Press Release
Leo Koenig Inc. is pleased to present “Not Human”, Brandon Lattu’s fourth solo exhibition with the Gallery. “Not Human” centers around two distinct bodies of work, projected slide shows and sculptural photographic reliefs. Both types of work extend Lattu’s ongoing considerations about the current ideological stakes of the photographic image in relation to the archive as well as particular legacies of Modernism, including the readymade and the monochrome.
In the main gallery, two slide shows are separated by a long curtain and projected onto opposite walls. Culled from the artist’s extensive archive of more than 120,000 digital and scanned photographs, “Not Human” (2013) is comprised by a timed sequence of ordered images.
Within each frame, one finds the picture of an environment. Each environment includes a billboard, a bus shelter, a store window or some form of display in which the image of a person’s face is incidental. In this progression, no single image bears any relation to its previous image, formally or geographically. Frames are tethered by a very brief overlap between one illuminating and one disappearing face, both of which are situated in the same section of their respective frames; their common feature is position. Visage after visage, the overall sequence limns the digitally and surgically altered apparatus of idealized archetypes. These are constructed images of constructed people that have been presented in public for private adaptation.

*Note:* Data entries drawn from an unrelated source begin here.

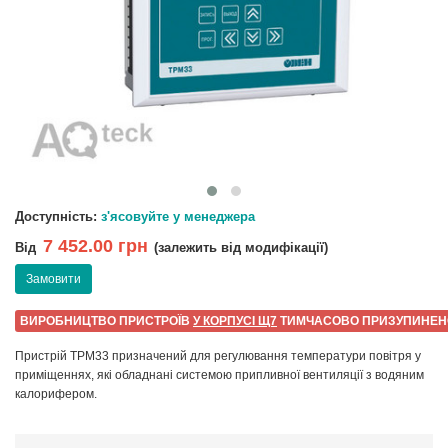
Доступність:
з'ясовуйте у менеджера
7 452.00 грн
Від
(залежить від модифікації)
Замовити
ВИРОБНИЦТВО ПРИСТРОЇВ
У КОРПУСІ Щ7
ТИМЧАСОВО ПРИЗУПИНЕН
Пристрій ТРМ33 призначений для регулювання температури повітря у
приміщеннях, які обладнані системою припливної вентиляції з водяним
калорифером.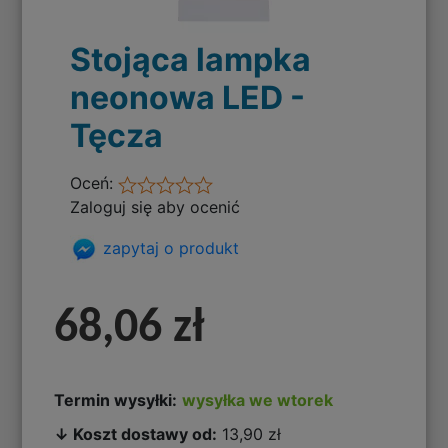
Stojąca lampka
neonowa LED -
Tęcza
Oceń:
Zaloguj się aby ocenić
zapytaj o produkt
68,06 zł
Termin wysyłki:
wysyłka we wtorek
↓ Koszt dostawy od:
13,90 zł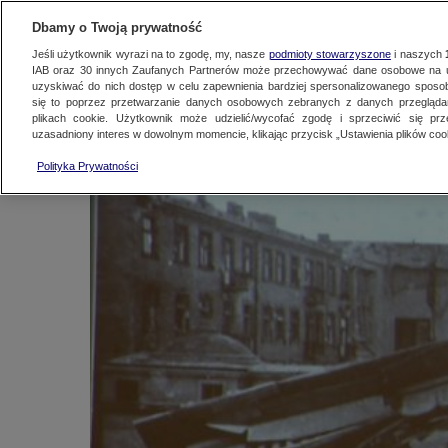
NAJNOWSZE
FAKTY
TVN24 GO
Dbamy o Twoją prywatność
Jeśli użytkownik wyrazi na to zgodę, my, nasze
podmioty stowarzyszone
i naszych
IAB oraz
30
innych Zaufanych Partnerów może przechowywać dane osobowe na ur
16 maja 1943 roku. 
uzyskiwać do nich dostęp w celu zapewnienia bardziej spersonalizowanego sposo
się to poprzez przetwarzanie danych osobowych zebranych z danych przegląd
plikach cookie. Użytkownik może udzielić/wycofać zgodę i sprzeciwić się pr
uzasadniony interes w dowolnym momencie, klikając przycisk „Ustawienia plików cook
TVN24
|
80. rocznica powstania w getcie war
Polityka Prywatności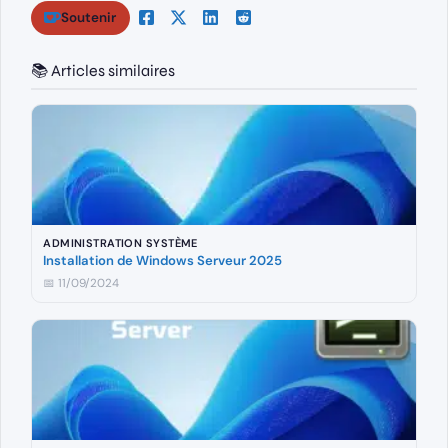
Soutenir
📚 Articles similaires
ADMINISTRATION SYSTÈME
Installation de Windows Serveur 2025
📅 11/09/2024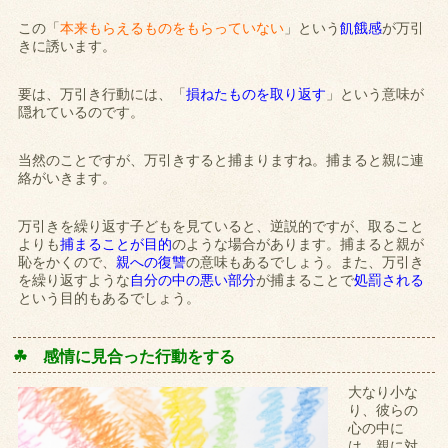
この「
本来もらえるものをもらっていない
」という
飢餓感
が万引
きに誘います。
要は、万引き行動には、「
損ねたものを取り返す
」という意味が
隠れているのです。
当然のことですが、万引きすると捕まりますね。捕まると親に連
絡がいきます。
万引きを繰り返す子どもを見ていると、逆説的ですが、取ること
よりも
捕まることが目的
のような場合があります。捕まると親が
恥をかくので、
親への復讐
の意味もあるでしょう。また、万引き
を繰り返すような
自分の中の悪い部分
が捕まることで
処罰される
という目的もあるでしょう。
☘ 感情に見合った行動をする
大なり小な
り、彼らの
心の中に
は、親に対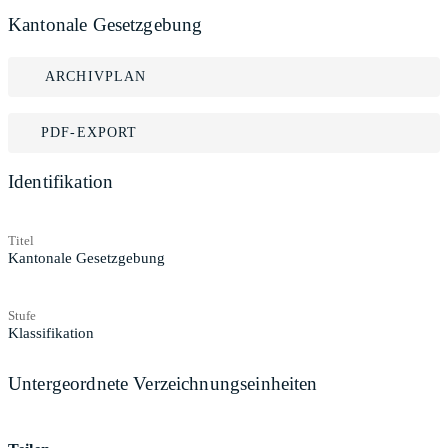
Kantonale Gesetzgebung
ARCHIVPLAN
PDF-EXPORT
Identifikation
Titel
Kantonale Gesetzgebung
Stufe
Klassifikation
Untergeordnete Verzeichnungseinheiten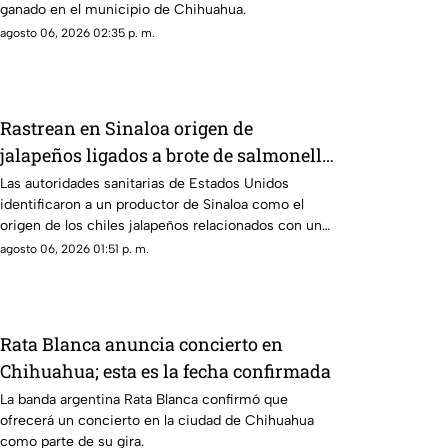
ganado en el municipio de Chihuahua.
agosto 06, 2026 02:35 p. m.
Rastrean en Sinaloa origen de
jalapeños ligados a brote de salmonella
en EU; hay 345 casos en 27 estados
Las autoridades sanitarias de Estados Unidos
identificaron a un productor de Sinaloa como el
origen de los chiles jalapeños relacionados con un
brote de salmonella.
agosto 06, 2026 01:51 p. m.
Rata Blanca anuncia concierto en
Chihuahua; esta es la fecha confirmada
La banda argentina Rata Blanca confirmó que
ofrecerá un concierto en la ciudad de Chihuahua
como parte de su gira.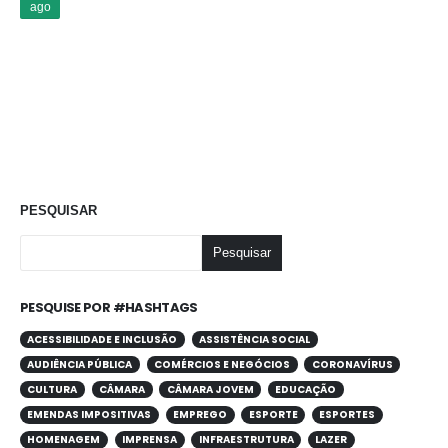
ago
PESQUISAR
Pesquisar
PESQUISE POR #HASHTAGS
ACESSIBILIDADE E INCLUSÃO
ASSISTÊNCIA SOCIAL
AUDIÊNCIA PÚBLICA
COMÉRCIOS E NEGÓCIOS
CORONAVÍRUS
CULTURA
CÂMARA
CÂMARA JOVEM
EDUCAÇÃO
EMENDAS IMPOSITIVAS
EMPREGO
ESPORTE
ESPORTES
HOMENAGEM
IMPRENSA
INFRAESTRUTURA
LAZER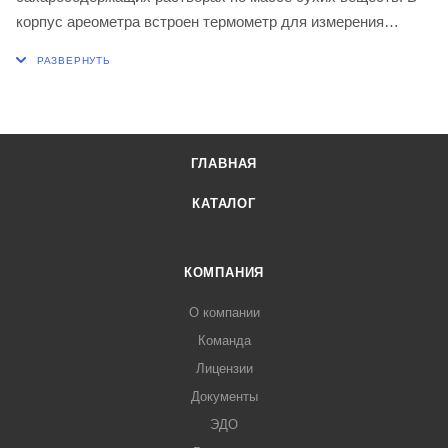
корпус ареометра встроен термометр для измерения
температуры исследуемой жидкости в диапазоне от 0 до
+40 ºС.
Цена деления, массовая доля, % 0,1
Длина, мм 400
ГЛАВНАЯ
КАТАЛОГ
КОМПАНИЯ
О компании
Команда
Лицензии
Документы
ЭДО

On the opposite wall, another slide show flickers silently at a different rate. “Smarter Than A Dog, Faster Than Anything” (2013) takes as its starting point a single image, sometimes uncanny and more often banal, from Lattu’s archive. Each image has been run through Google’s image search engine in an effort to find a similar or corresponding match. The yield varies. A stucco wall painted peach near a patch of grass mysteriously attracts wedding images. Flesh attracts flesh. Each originary image repeats momentarily between approximations chosen by the artist revealing cosmologies formed by hit and miss results. The machine, though capable of accessing a greater breadth of images faster than any archive in history, often reveals its not-quite-human status.
An encounter with the second body of work on view, “Selected Compositions”, begins in the center gallery and coils into the east gallery. Further developing his “Random Composition” series from 2010, Lattu brings together four separate images from his archives to serve as the material (and conceptual) support for the monochromatic ‘face’ of a geometric sculptural volume that protrudes from the wall. The single color covering the face spills over each edge and fades onto the discrete depictive images that occupy each side, partially obscuring content. This obfuscation at once invites more detailed inspection and acknowledges a co-constructive relationship between pure image and pure color. While these works, like the slide presentations, adhere to a general format, each “Selected Composition” is unique in that it differs in shape, size, image and color according to the artist’s chosen preferences.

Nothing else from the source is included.